La nouvelle cour municipale à 60 millions fait réagir
Le dernier point marquant du conseil a été l’adoption, à la majorité (12 pour, 7 contre), d’un projet de construction d’une cour municipale évaluée à près de 60 millions de dollars. Claude Larochelle la juge «trop ambitieuse et trop coûteuse»: selon lui, l’endettement municipal «va plus mal d’année en année» et ce n’est pas le moment pour un tel investissement. David De Cotis dénonce une «cour municipale de luxe» et craint que la Ville ne doive s’endetter encore davantage, faute de liquidités disponibles. Louise Lortie (Parti Laval) estime que «c’est un choix politique» et qu’il vaudrait mieux investir dans des mesures pour protéger les citoyens de problèmes d’infiltration d’eau ou d’autres besoins urgents.
Nicholas Borne (Mouvement lavallois, Laval-les-Îles) se dit fier du projet, considérant que Laval «bâtit pour les 50 prochaines années» et que la nouvelle cour deviendra un «projet phare».
Le maire Boyer, répondant aux critiques de l’opposition, a eu ces mots:
«C’est toujours facile de dire on veut moins de taxes, plus de services, moins d’employés. Il faut offrir des infrastructures décentes aux employés. La cour actuelle est un bâtiment vétuste, clôturé parce qu’il y a des briques qui tombent, où les employés se font voler leur lunch par des rats, et il y a des nids d’écureuils dans les toits.»
Selon lui, la nécessité de remplacer l’édifice actuel ne peut plus être reportée.
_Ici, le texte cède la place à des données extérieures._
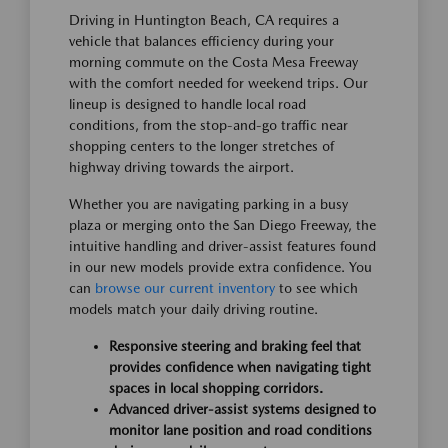
Driving in Huntington Beach, CA requires a
vehicle that balances efficiency during your
morning commute on the Costa Mesa Freeway
with the comfort needed for weekend trips. Our
lineup is designed to handle local road
conditions, from the stop-and-go traffic near
shopping centers to the longer stretches of
highway driving towards the airport.
Whether you are navigating parking in a busy
plaza or merging onto the San Diego Freeway, the
intuitive handling and driver-assist features found
in our new models provide extra confidence. You
can
browse our current inventory
to see which
models match your daily driving routine.
Responsive steering and braking feel that
provides confidence when navigating tight
spaces in local shopping corridors.
Advanced driver-assist systems designed to
monitor lane position and road conditions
Des enjeux multiples pour l’année à venir
Au terme de ce premier conseil municipal de 2025, les divergences demeurent vives. La Fraternité des policiers maintient la pression en réclamant une entente rapide, tandis que les oppositions accusent l’administration Boyer de prendre des décisions unilatérales concernant la fermeture de comptoirs et l’affectation des ressources. Sur le plan économique, l’aval donné à une cour municipale à 60 millions divise fortement, tandis qu’un important projet immobilier reste en «stand-by» depuis deux décennies. Les prochains mois seront déterminants pour la suite des négociations policières et la concrétisation des différents projets discutés lors de cette séance.